私は自分を振り返る過程で被害者意識を持つのを弱め、これからは自分の意思と決断で人生を作っていかなければならないと思っていました。

そして母が病気になってからは母のありがたみ、一緒にいられる幸せを感じるようになり、母のことはただただありがたい存在だと思うようになっていたからです。

 

「親に感謝するのはいいけど、無条件に全てをありがたがる必要はないですよ。やっぱり人との関係性の中で今の自分が出来たわけですからね。」

 

凄い有難かったです。母ががんになってしまったしんどさは変わりませんが、本当にありがたかった。
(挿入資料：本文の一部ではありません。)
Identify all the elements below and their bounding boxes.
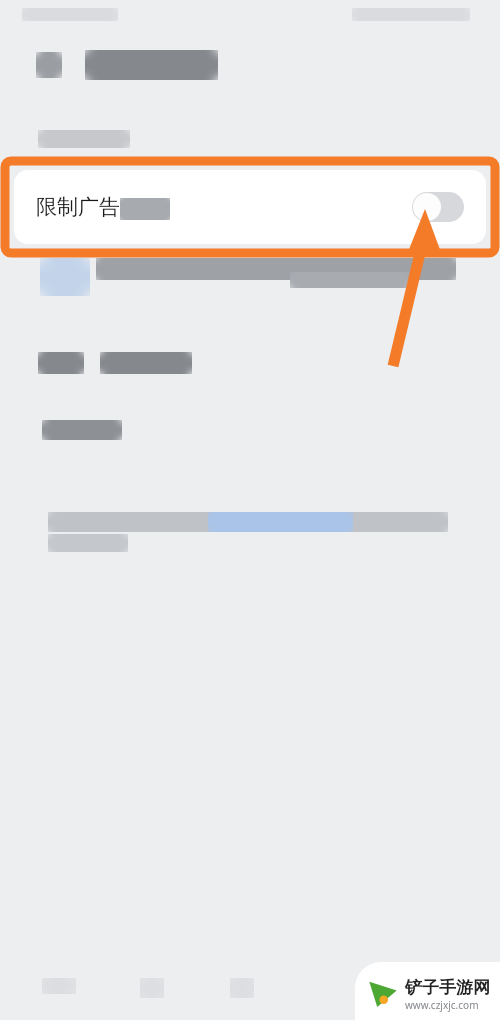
staticText: www.czjxjc.com [405,998,479,1012]
staticText: 铲子手游网 [405,977,490,998]
button[interactable]: Limit ads toggle [412,192,464,222]
button[interactable]: Back [36,52,62,78]
button[interactable]: 限制广告 [14,170,486,244]
staticText: 限制广告 [36,194,120,220]
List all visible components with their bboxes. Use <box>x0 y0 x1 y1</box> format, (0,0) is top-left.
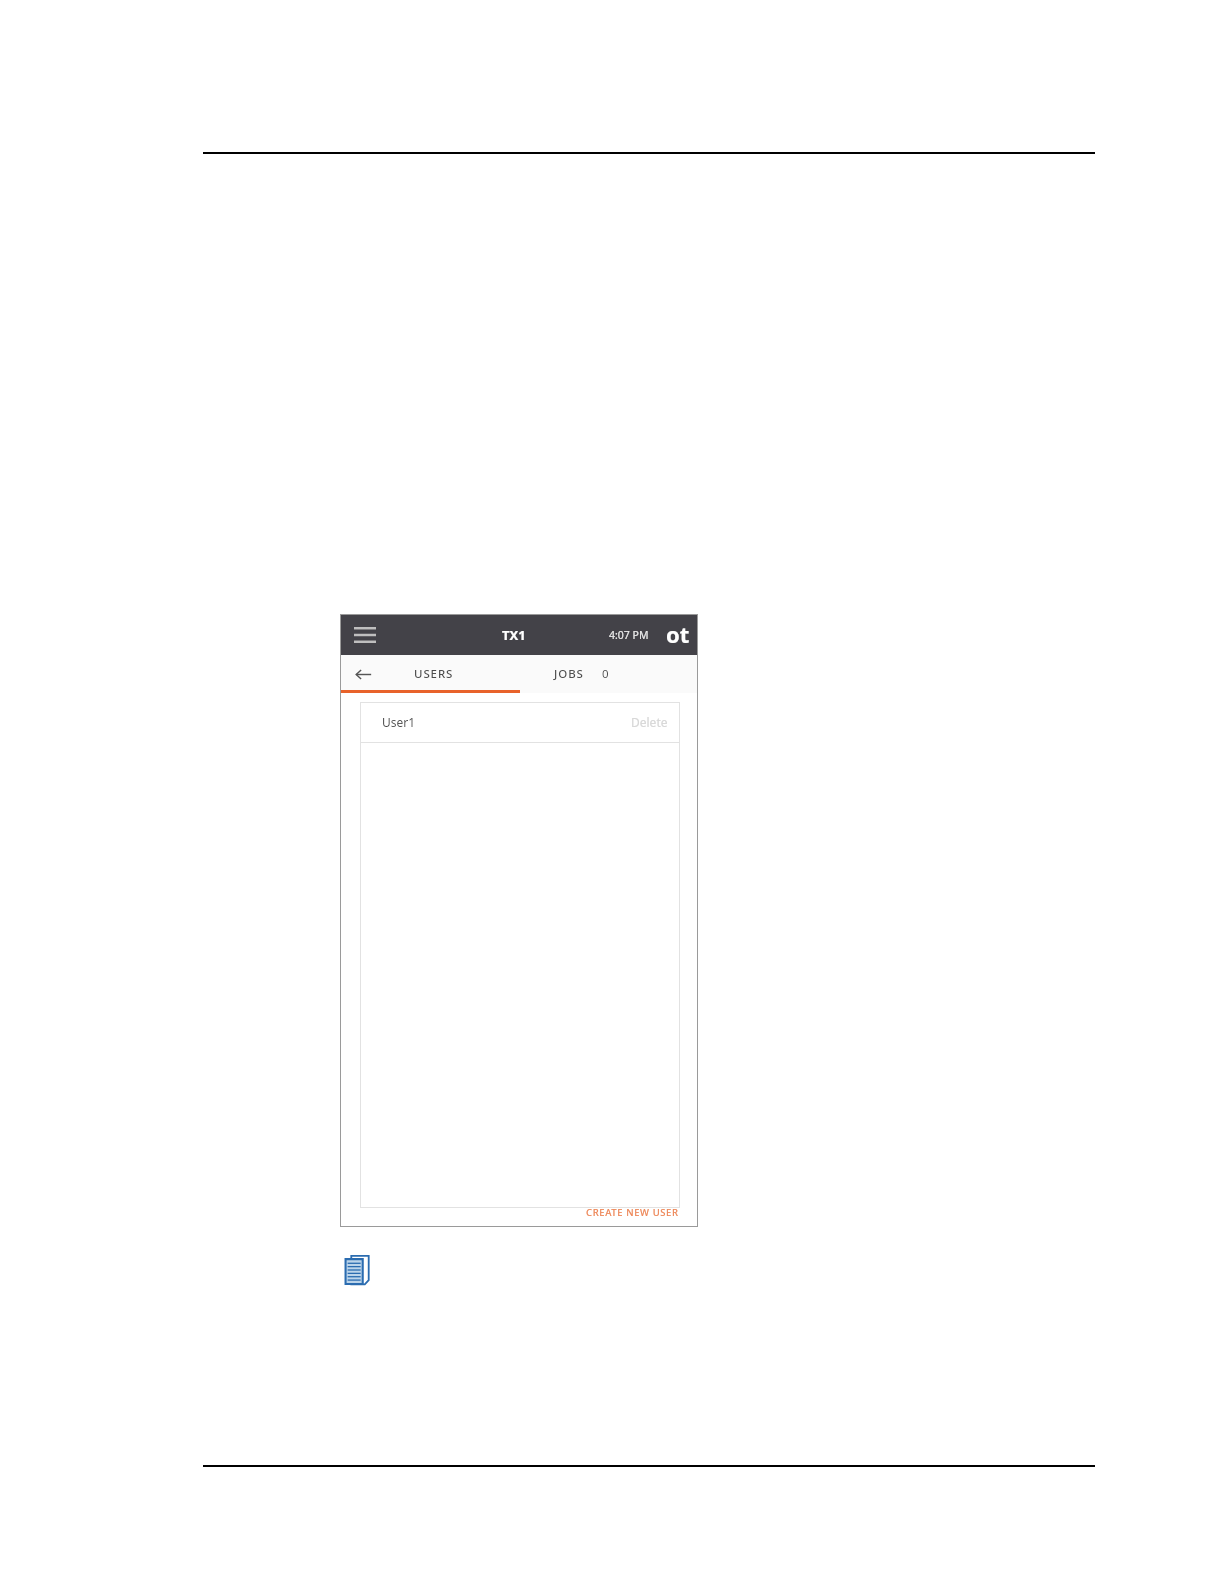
staticText: JOBS <box>554 666 584 682</box>
staticText: User1 <box>382 714 416 730</box>
staticText: 0 <box>602 666 609 682</box>
button[interactable]: Delete <box>631 702 668 742</box>
staticText: USERS <box>414 666 454 682</box>
staticText: ot <box>666 619 690 649</box>
button[interactable]: CREATE NEW USER <box>582 1203 683 1222</box>
button[interactable]: JOBS <box>519 655 698 693</box>
button[interactable]: Open navigation menu <box>348 618 382 652</box>
button[interactable]: User1 <box>360 702 680 742</box>
staticText: TX1 <box>502 626 526 644</box>
staticText: Delete <box>631 714 668 730</box>
staticText: CREATE NEW USER <box>586 1206 679 1219</box>
button[interactable]: Back <box>340 655 386 693</box>
button[interactable]: USERS <box>386 655 519 693</box>
staticText: 4:07 PM <box>609 628 649 642</box>
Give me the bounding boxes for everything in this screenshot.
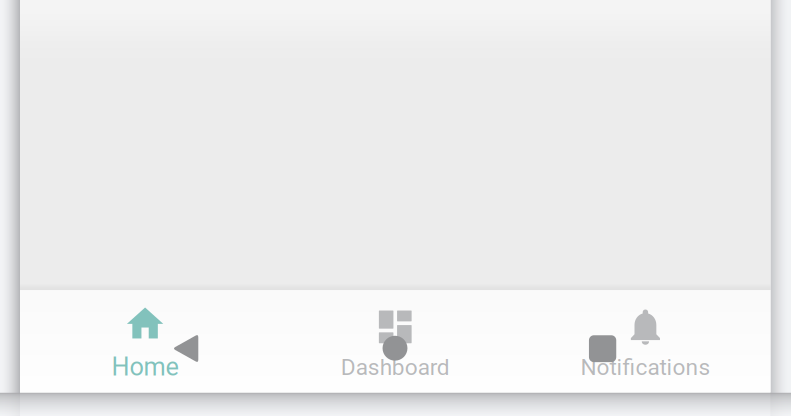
staticText: Home xyxy=(112,352,179,382)
staticText: Dashboard xyxy=(341,354,450,381)
staticText: Notifications xyxy=(580,354,710,381)
button[interactable]: Dashboard xyxy=(270,290,520,393)
button[interactable]: Notifications xyxy=(520,290,770,393)
button[interactable]: Home xyxy=(20,290,270,393)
心から受診してよかったと思いました。

 

 

5、薬だけでは絶望は癒せない

こんなにじっくりと話を聞いてもらえる診察は初めてでした。

確かに精神腫瘍科を受診する人は、苦しみを抱えています。その為本人の訴えをじっくりと聞くことなく薬を処方するだけでは、患者やその家族の苦しみに触れることは出来ません。
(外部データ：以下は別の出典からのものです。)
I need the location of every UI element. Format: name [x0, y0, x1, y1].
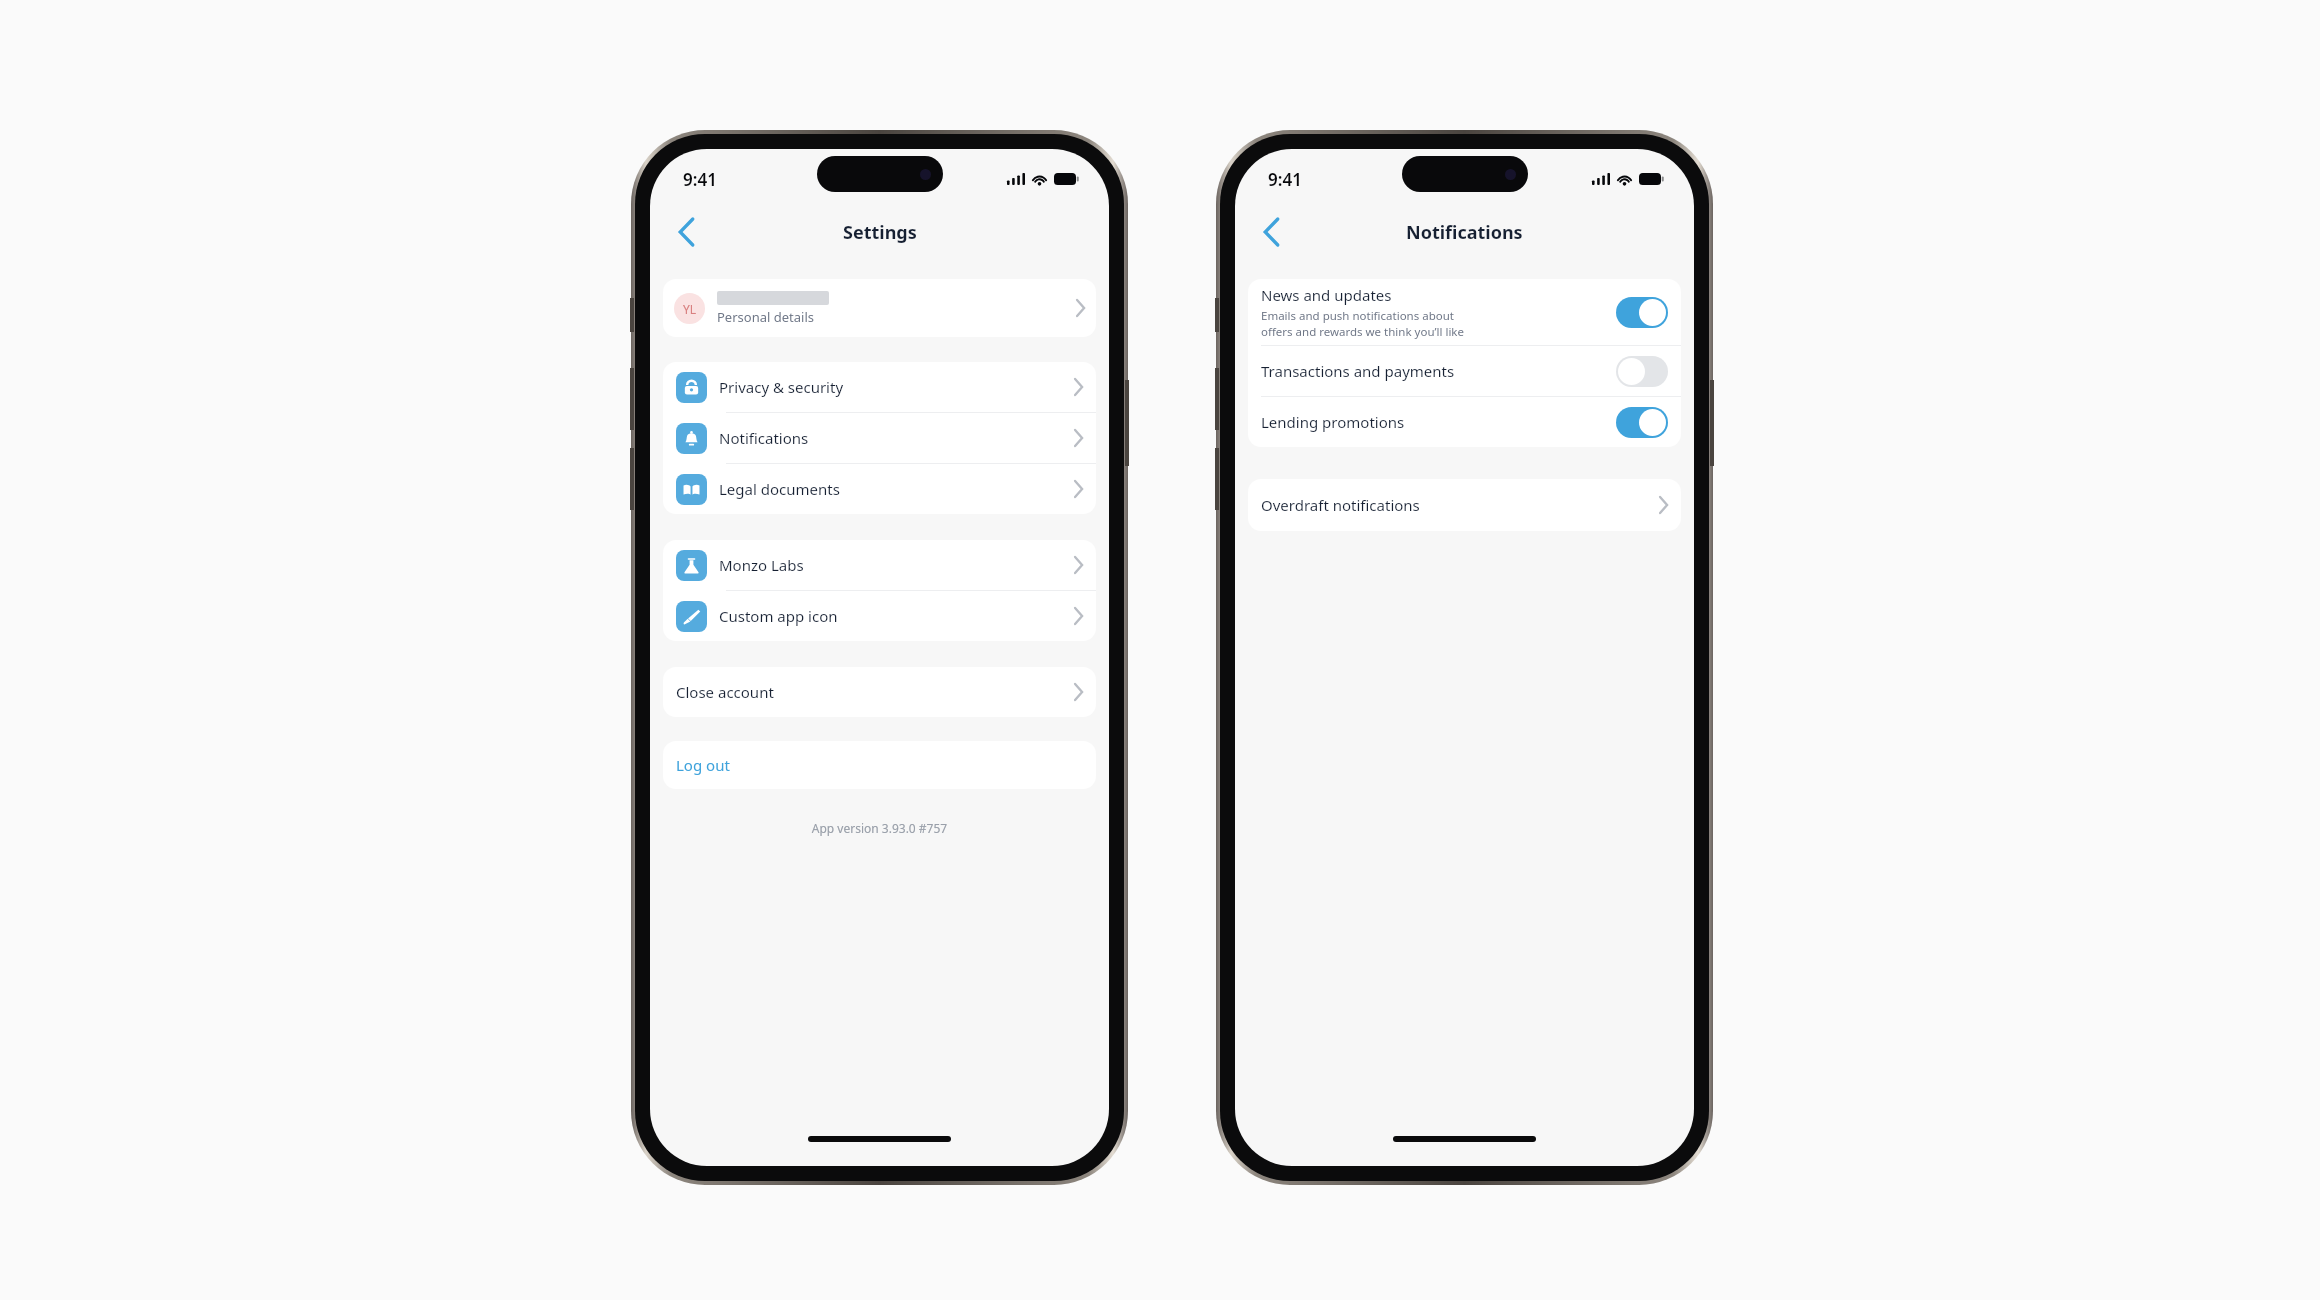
staticText: App version 3.93.0 #757 [650, 820, 1109, 836]
button[interactable]: Transactions and payments [1248, 346, 1681, 396]
button[interactable]: Privacy & security [663, 362, 1096, 412]
button[interactable]: YL [663, 279, 1096, 337]
button[interactable]: Off [1616, 356, 1668, 387]
staticText: Privacy & security [719, 377, 1074, 397]
button[interactable]: Lending promotions [1248, 397, 1681, 447]
staticText: Monzo Labs [719, 555, 1074, 575]
staticText: 9:41 [683, 168, 717, 191]
staticText: Lending promotions [1261, 412, 1616, 432]
staticText: Personal details [717, 308, 814, 326]
button[interactable]: Notifications [663, 413, 1096, 463]
staticText: Settings [843, 220, 917, 245]
button[interactable]: News and updates [1248, 279, 1681, 345]
staticText: Transactions and payments [1261, 361, 1616, 381]
button[interactable]: Close account [663, 667, 1096, 717]
button[interactable]: Log out [663, 741, 1096, 789]
staticText: 9:41 [1268, 168, 1302, 191]
staticText: News and updates [1261, 285, 1392, 305]
staticText: Close account [676, 682, 1074, 702]
button[interactable]: Custom app icon [663, 591, 1096, 641]
staticText: Notifications [1406, 220, 1523, 245]
staticText: YL [683, 301, 697, 317]
button[interactable]: On [1616, 407, 1668, 438]
button[interactable]: On [1616, 297, 1668, 328]
button[interactable]: Legal documents [663, 464, 1096, 514]
button[interactable]: Overdraft notifications [1248, 479, 1681, 531]
staticText: Legal documents [719, 479, 1074, 499]
staticText: Log out [676, 755, 730, 775]
staticText: Notifications [719, 428, 1074, 448]
staticText: Overdraft notifications [1261, 495, 1659, 515]
button[interactable]: Back [664, 210, 708, 254]
staticText: Custom app icon [719, 606, 1074, 626]
button[interactable]: Monzo Labs [663, 540, 1096, 590]
button[interactable]: Back [1249, 210, 1293, 254]
staticText: Emails and push notifications about offe… [1261, 308, 1464, 339]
そして薄っぺらい励ましやアドバイスが、却って患者を傷つけてしまうこともあるということを分かっているのだと思います。その為通常の精神科医よりも、「傾聴」という姿勢を大事にしている印象でした。

その為もしがん治療を受けている方が苦痛軽減の為、通常の精神科を受診しても望むような対応はしてもらえないかもしれません。その点は注意した方がいいと思います。

 

また患者家族が「一番大変なのは病気になった人なんだから、自分は弱音を吐けない」と思う必要も全くありません。苦痛は比較出来るものではなく、その人が感じることが全てだからです。
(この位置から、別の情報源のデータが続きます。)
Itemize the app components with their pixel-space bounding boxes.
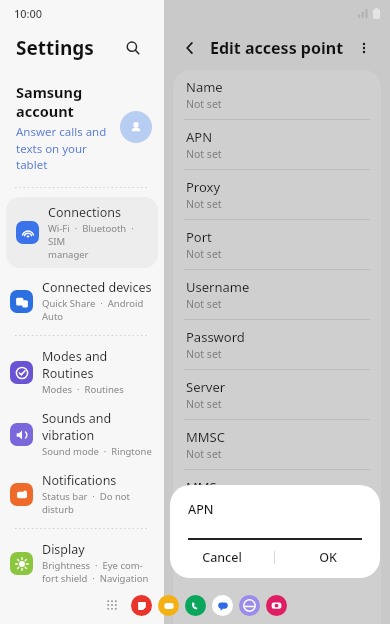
staticText: Not set (186, 547, 222, 561)
staticText: Quick Share · Android Auto (42, 297, 144, 323)
staticText: MMS proxy (186, 478, 255, 496)
button[interactable]: My Files (158, 595, 179, 616)
staticText: Not set (186, 497, 222, 511)
button[interactable]: More options (350, 34, 378, 62)
button[interactable]: Internet (239, 595, 260, 616)
button[interactable]: Cancel (170, 540, 274, 574)
staticText: Cancel (202, 549, 242, 566)
button[interactable]: Notifications (0, 465, 164, 523)
staticText: APN (186, 128, 213, 146)
staticText: Settings (16, 35, 118, 61)
staticText: Answer calls and texts on your tablet (16, 124, 107, 172)
staticText: Samsung account (16, 82, 83, 121)
staticText: Status bar · Do not disturb (42, 490, 131, 516)
button[interactable]: MMS proxy (173, 469, 381, 519)
staticText: Notifications (42, 472, 117, 489)
staticText: Connections (48, 204, 121, 221)
button[interactable]: Port (173, 219, 381, 269)
staticText: Username (186, 278, 250, 296)
button[interactable]: Phone (185, 595, 206, 616)
staticText: Brightness · Eye com- fort shield · Navi… (42, 559, 149, 585)
staticText: Edit access point (210, 37, 350, 59)
button[interactable]: Messages (212, 595, 233, 616)
staticText: Sound mode · Ringtone (42, 445, 152, 458)
staticText: MMS port (186, 528, 247, 546)
button[interactable]: Connected devices (0, 272, 164, 330)
button[interactable]: Proxy (173, 169, 381, 219)
button[interactable]: Name (173, 70, 381, 119)
staticText: Port (186, 228, 212, 246)
button[interactable]: Samsung Notes (131, 595, 152, 616)
staticText: OK (319, 549, 337, 566)
button[interactable]: Search (118, 33, 148, 63)
button[interactable]: Sounds and vibration (0, 403, 164, 465)
staticText: 10:00 (14, 6, 43, 21)
staticText: Modes and Routines (42, 348, 108, 382)
staticText: Not set (186, 297, 222, 311)
staticText: Wi-Fi · Bluetooth · SIM manager (48, 222, 150, 261)
button[interactable]: Modes and Routines (0, 341, 164, 403)
button[interactable]: Server (173, 369, 381, 419)
button[interactable]: Back (176, 34, 204, 62)
staticText: Not set (186, 447, 222, 461)
staticText: Modes · Routines (42, 383, 124, 396)
button[interactable]: Username (173, 269, 381, 319)
staticText: Not set (186, 197, 222, 211)
staticText: Not set (186, 347, 222, 361)
button[interactable]: Samsung account (0, 78, 164, 182)
staticText: Not set (186, 147, 222, 161)
staticText: Not set (186, 397, 222, 411)
button[interactable]: Password (173, 319, 381, 369)
staticText: Display (42, 541, 85, 558)
button[interactable]: Connections (6, 197, 158, 268)
button[interactable]: MMS port (173, 519, 381, 569)
staticText: Name (186, 78, 223, 96)
button[interactable]: APN (173, 119, 381, 169)
button[interactable]: Display (0, 534, 164, 592)
button[interactable]: MMSC (173, 419, 381, 469)
staticText: Connected devices (42, 279, 152, 296)
staticText: Sounds and vibration (42, 410, 112, 444)
button[interactable]: OK (275, 540, 380, 574)
staticText: Not set (186, 97, 222, 111)
staticText: MMSC (186, 428, 225, 446)
staticText: Server (186, 378, 226, 396)
staticText: Password (186, 328, 245, 346)
button[interactable]: All apps (101, 594, 123, 616)
staticText: APN (188, 501, 214, 518)
button[interactable]: Camera (266, 595, 287, 616)
staticText: Not set (186, 247, 222, 261)
staticText: Proxy (186, 178, 221, 196)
もし現在がんに関する苦しみを少しでも和らげたいと思っている人がいたら、精神腫瘍科を開設している病院を調べてみるのもいいと思います。

 

 

6、最後に

いや~それにしても大変な一年でしたね。

自分の立場の不安定さもあると思いますが、行動が制限されるストレスや自分だけが我慢しているという気持ちから、普通に外出している人に腹を立てたりと、ネガティブな気持ちになることが多い一年でした。

 

それでも今年も本当に多くの方に支えられていたような気がします。

そして母が生きていてくれて、家族全員で年末年始を過ごせることを幸せに思います。

今年こんなに苦しい思いをしたんだから、来年は心穏やかに過ごせる年になってもいいんじゃないですかね(笑)。

 

さて来年2021年が皆様にとって、平穏な一年になることを心から祈っております。

皆様本当に一年お疲れさまでした。